FEA kick starts new motorcycle line

April 3, 2003
Engineers with an upstart motorcycle company turned to MSC.Nastran for Windows from MSC.Software to pinpoint trouble spots in a new motorcycle's structural members.

The recently revived Indian motorcycle company is changing from a custom builder to one capable of mass producing thousands of bikes, such as the Indian Chief 2002.

The complex frame for an Indian Chief is made of low-carbon steel tubing, castings, and forgings. Stress analyst Yuen used MSC.Nastran for Windows to see where it needed more material, thicker walls, and possibly a different gusseting design.

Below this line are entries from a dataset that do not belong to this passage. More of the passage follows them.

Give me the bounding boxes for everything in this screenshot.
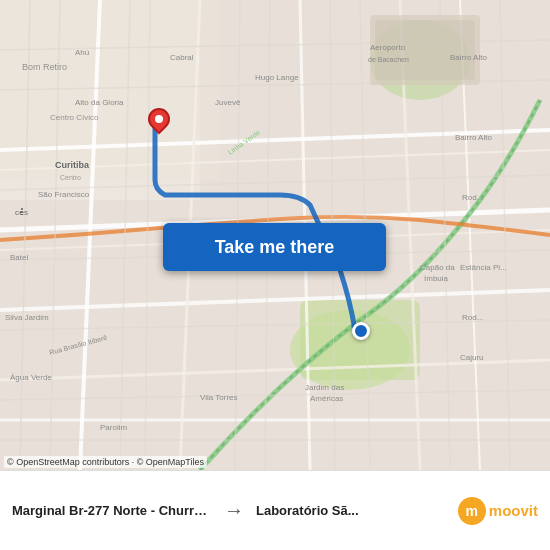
- svg-text:Alto da Gloria: Alto da Gloria: [75, 98, 124, 107]
- svg-text:Rod...: Rod...: [462, 193, 483, 202]
- moovit-letter: m: [466, 503, 478, 519]
- svg-text:Bom Retiro: Bom Retiro: [22, 62, 67, 72]
- svg-text:Parolim: Parolim: [100, 423, 127, 432]
- svg-text:Batel: Batel: [10, 253, 28, 262]
- moovit-logo: m moovit: [458, 497, 538, 525]
- svg-text:São Francisco: São Francisco: [38, 190, 90, 199]
- svg-text:Bairro Alto: Bairro Alto: [450, 53, 487, 62]
- svg-text:Estância Pi...: Estância Pi...: [460, 263, 507, 272]
- svg-text:de Bacacheri: de Bacacheri: [368, 56, 409, 63]
- svg-text:Centro Cívico: Centro Cívico: [50, 113, 99, 122]
- destination-text: Laboratório Sã...: [256, 503, 446, 518]
- svg-text:Aeroporto: Aeroporto: [370, 43, 406, 52]
- svg-text:Vila Torres: Vila Torres: [200, 393, 238, 402]
- svg-text:Água Verde: Água Verde: [10, 373, 52, 382]
- svg-text:Cajuru: Cajuru: [460, 353, 484, 362]
- svg-text:Silva Jardim: Silva Jardim: [5, 313, 49, 322]
- app: Bom Retiro Centro Cívico Curitiba Centro…: [0, 0, 550, 550]
- moovit-logo-icon: m: [458, 497, 486, 525]
- svg-text:Cabral: Cabral: [170, 53, 194, 62]
- origin-pin: [148, 108, 170, 130]
- origin-pin-inner: [155, 115, 163, 123]
- svg-text:ce̊s: ce̊s: [15, 208, 28, 217]
- svg-text:Jardim das: Jardim das: [305, 383, 344, 392]
- svg-text:Rod...: Rod...: [462, 313, 483, 322]
- svg-text:Capão da: Capão da: [420, 263, 455, 272]
- svg-text:Imbuia: Imbuia: [424, 274, 449, 283]
- arrow-icon: →: [224, 499, 244, 522]
- destination-location: Laboratório Sã...: [256, 503, 446, 518]
- take-me-there-button[interactable]: Take me there: [163, 223, 386, 271]
- map-container: Bom Retiro Centro Cívico Curitiba Centro…: [0, 0, 550, 470]
- svg-text:Juvevê: Juvevê: [215, 98, 241, 107]
- svg-text:Bairro Alto: Bairro Alto: [455, 133, 492, 142]
- moovit-logo-text: moovit: [489, 502, 538, 519]
- map-attribution: © OpenStreetMap contributors · © OpenMap…: [4, 456, 207, 468]
- bottom-bar: Marginal Br-277 Norte - Churras... → Lab…: [0, 470, 550, 550]
- svg-text:Hugo Lange: Hugo Lange: [255, 73, 299, 82]
- svg-text:Américas: Américas: [310, 394, 343, 403]
- svg-text:Ahú: Ahú: [75, 48, 89, 57]
- origin-pin-circle: [143, 103, 174, 134]
- origin-text: Marginal Br-277 Norte - Churras...: [12, 503, 212, 518]
- destination-pin: [352, 322, 370, 340]
- svg-text:Centro: Centro: [60, 174, 81, 181]
- svg-text:Curitiba: Curitiba: [55, 160, 90, 170]
- origin-location: Marginal Br-277 Norte - Churras...: [12, 503, 212, 518]
- destination-pin-circle: [352, 322, 370, 340]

Engineers with an upstart motorcycle company turned to MSC.Nastran for Windows from MSC.Software, Santa Ana, Calif. (www.mscsoftware.com), to pinpoint trouble spots in a new motorcycle's structural members. "FEA played an important role in shaping the design of the Indian bike," says Derek Yuen, structural engineer with Indian Motorcycles, Gilroy, Calif. (www.indianmotorcycles.com). Yuen estimates the software let his team cut up to 25% off the design schedule. He says the FEA software also shortened the time to market by reducing the number of prototype failures and by streamlining their design process.

Conventional wisdom suggests making prototypes after completing analyses. Yuen prefers to complete analysis early in the design process. For the new Chief, however, time constraints made such a schedule impractical. Therefore, prototyping and analysis were done simultaneously. "We had prototypes made from preliminary drawings, and before the final design finished, we had a prototype up and running. In the end, FEA shaped our structural changes and helped correct problems that showed up onscreen or in a prototype part that broke after testing." Take the rear-seat structure, for example. FEA predicted unacceptably high stresses. A week later it broke. "We've had good correlation between FEA and physical prototypes," he says.